Vicente Durán

Personal information
- Full name: Vicente Pablo Durán Vidal
- Date of birth: 4 October 1999 (age 26)
- Place of birth: La Serena, Chile
- Height: 1.79 m (5 ft 10 in)
- Position: Left-back

Team information
- Current team: San Luis

Youth career
- Deportes La Serena

Senior career*
- Years: Team / Apps / (Gls)
- 2018–2022: Deportes La Serena / 59 / (0)
- 2022: → Santiago Morning (loan) / 21 / (2)
- 2023: Deportes Iquique / 25 / (0)
- 2024: Deportes La Serena / 8 / (0)
- 2025: Rangers / 19 / (0)
- 2026–: San Luis / 0 / (0)

= Vicente Durán =

Chilean footballer

Vicente Pablo Durán Vidal (born 4 October 1999) is a Chilean footballer who plays as a left-back for San Luis de Quillota.

==Club career==
Born in La Serena, Chile, Durán was trained at local team Deportes La Serena and made his professional debut in the 2018 season.

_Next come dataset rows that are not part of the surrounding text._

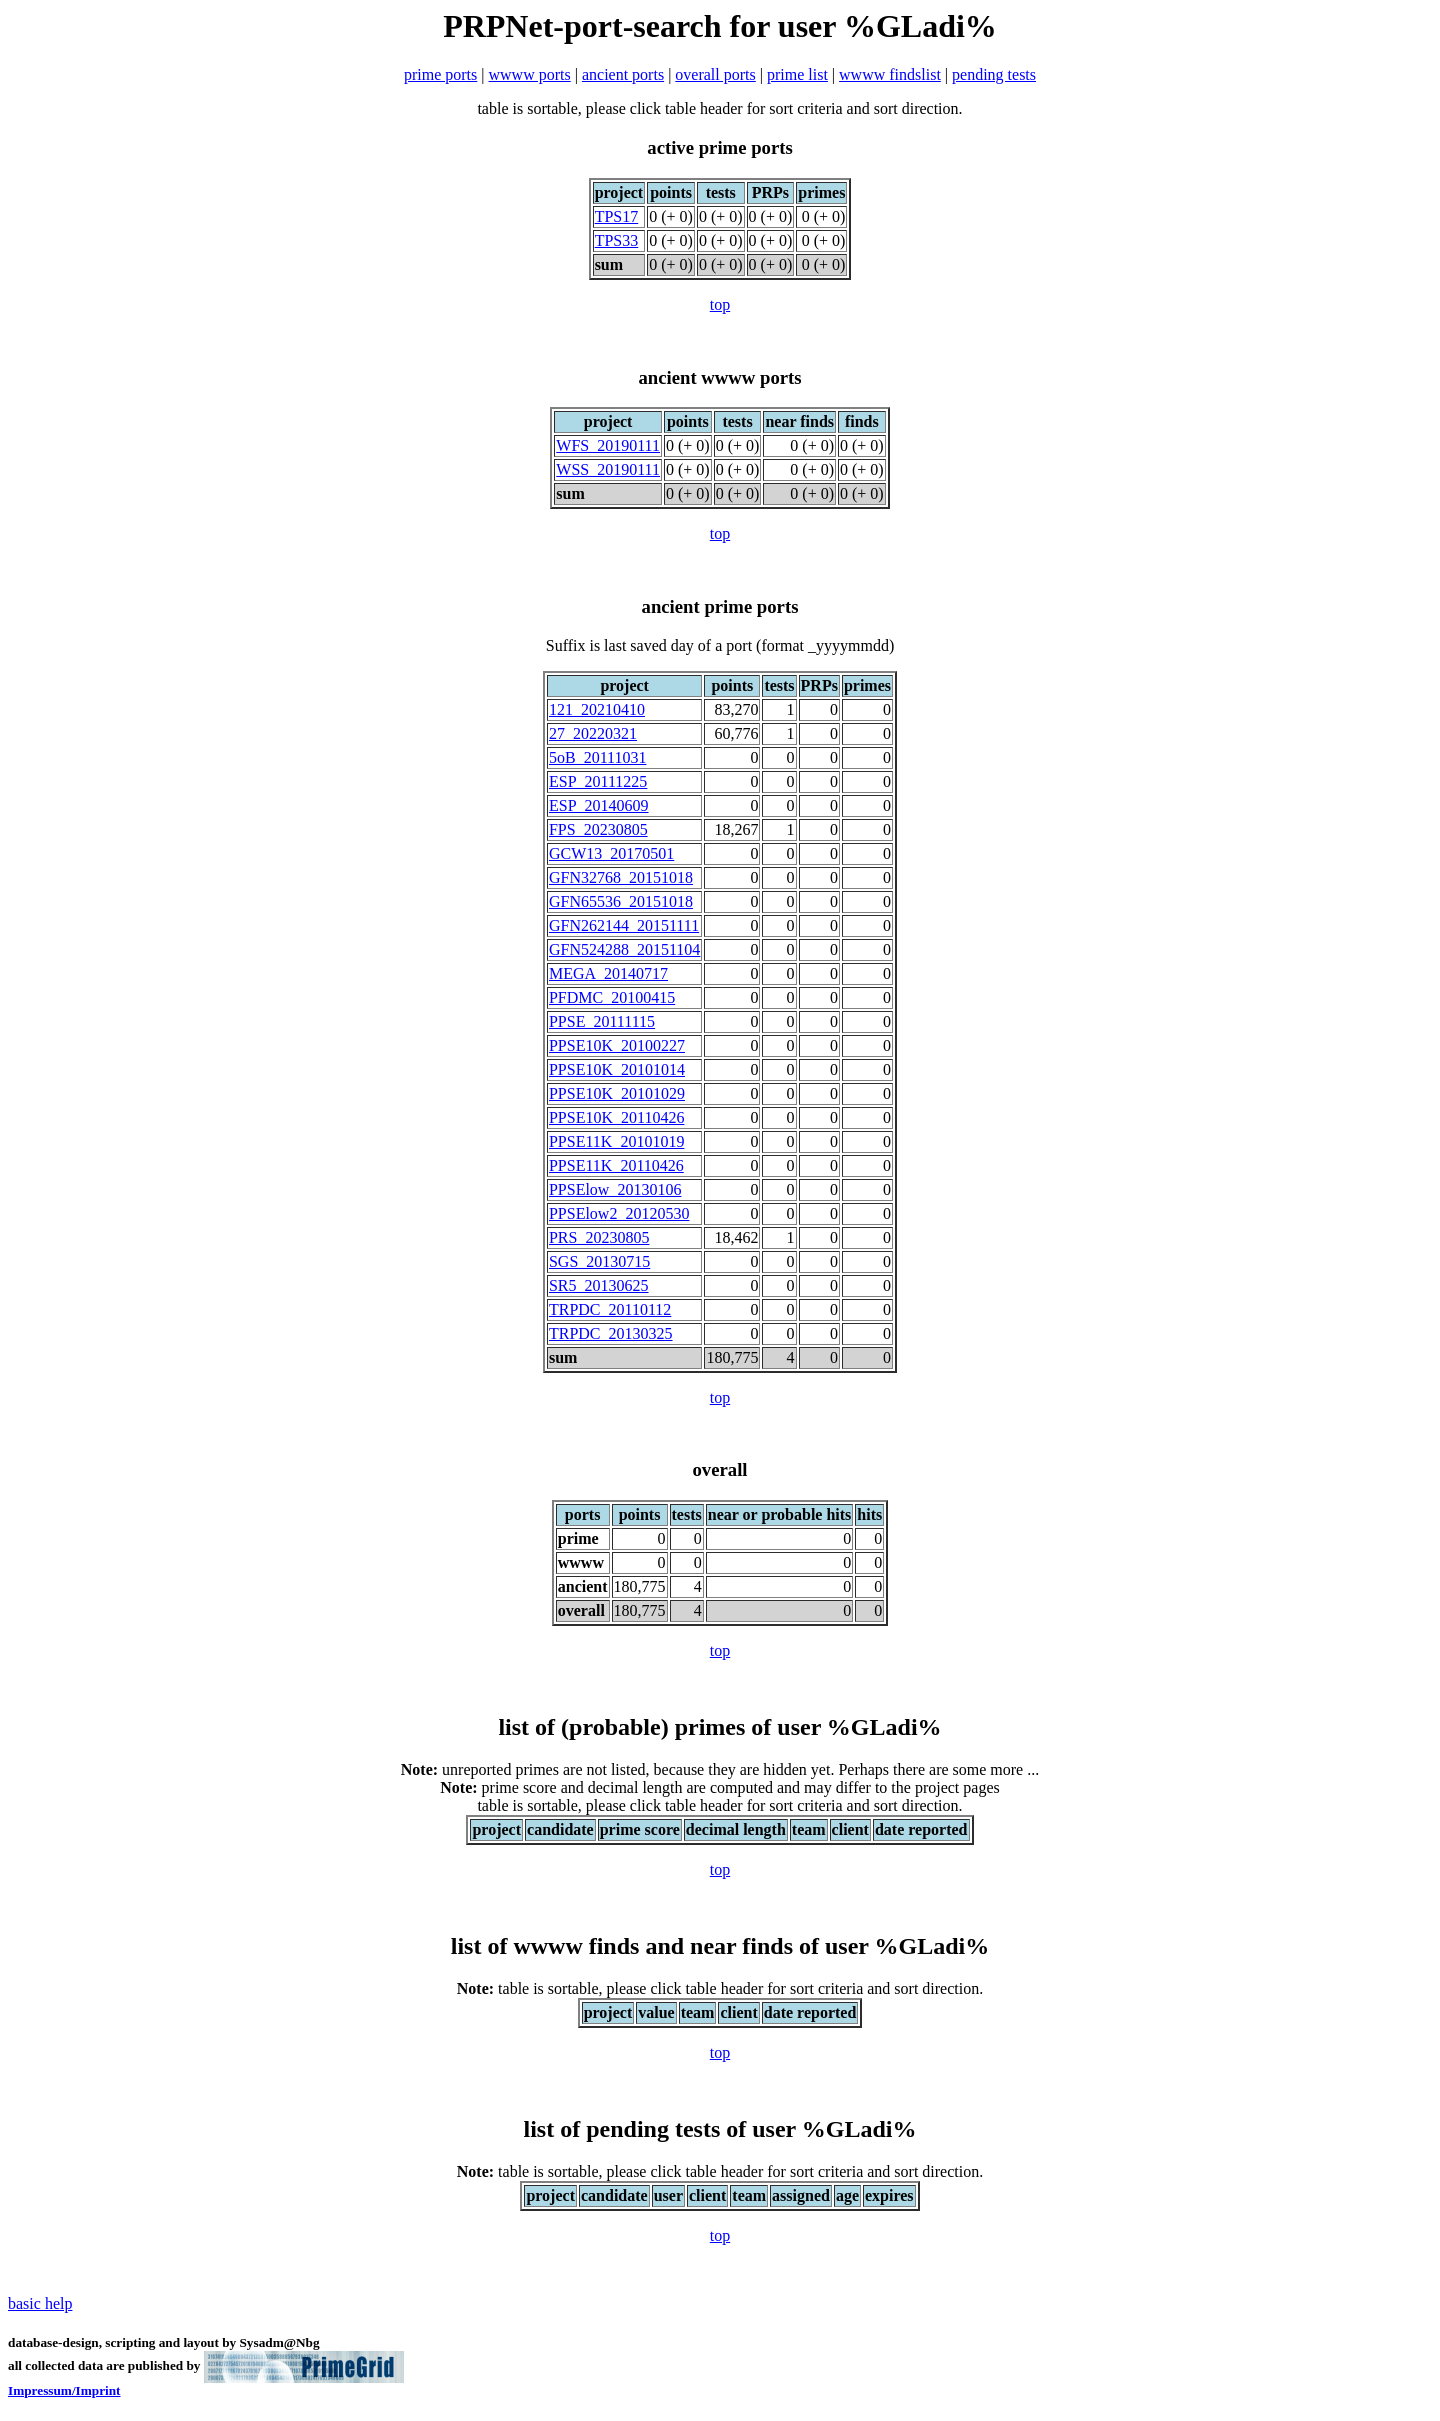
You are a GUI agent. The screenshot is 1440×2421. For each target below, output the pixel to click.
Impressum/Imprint (64, 2390)
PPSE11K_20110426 (616, 1165)
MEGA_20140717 (608, 973)
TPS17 (617, 216)
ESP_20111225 (598, 781)
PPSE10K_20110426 (616, 1117)
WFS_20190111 (608, 445)
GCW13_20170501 (611, 853)
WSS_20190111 (608, 469)
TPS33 (617, 240)
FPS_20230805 (598, 829)
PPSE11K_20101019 (616, 1141)
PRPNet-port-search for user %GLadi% (720, 26)
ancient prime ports (720, 606)
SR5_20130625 (599, 1285)
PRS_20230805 (599, 1237)
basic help (40, 2303)
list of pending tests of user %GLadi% (720, 2129)
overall (719, 1469)
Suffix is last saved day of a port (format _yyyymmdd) (720, 645)
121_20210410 (597, 709)
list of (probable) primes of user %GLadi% (719, 1727)
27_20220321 (593, 733)
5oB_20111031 (597, 757)
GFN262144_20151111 (624, 925)
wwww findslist (890, 74)
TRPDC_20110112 (610, 1309)
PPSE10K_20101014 (617, 1069)
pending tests (994, 74)
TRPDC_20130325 (611, 1333)
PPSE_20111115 (602, 1021)
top (720, 304)
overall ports (715, 74)
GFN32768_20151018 (621, 877)
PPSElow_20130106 (615, 1189)
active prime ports (719, 147)
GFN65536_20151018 (621, 901)
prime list (797, 74)
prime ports (440, 74)
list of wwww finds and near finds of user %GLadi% (720, 1946)
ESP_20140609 (599, 805)
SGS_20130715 (599, 1261)
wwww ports (530, 74)
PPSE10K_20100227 (617, 1045)
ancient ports (623, 74)
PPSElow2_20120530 (619, 1213)
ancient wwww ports (719, 377)
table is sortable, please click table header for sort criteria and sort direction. (720, 1988)
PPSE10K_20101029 (617, 1093)
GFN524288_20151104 (624, 949)
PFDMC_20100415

In January 2021, he renewed his contract for two years. Having got promotion to the Chilean Primera División the next season, he became a regular player during the 2020 and the 2021 season. In 2022, he was loaned out to Santiago Morning.

On 30 November 2022, Durán signed with Deportes Iquique for the 2023 season, getting promotion to the Chilean top division. The next season, he returned to Deportes La Serena, winning the 2024 Primera B de Chile.

In 2025, Durán joined Rangers de Talca. The next season, he switched to San Luis de Quillota.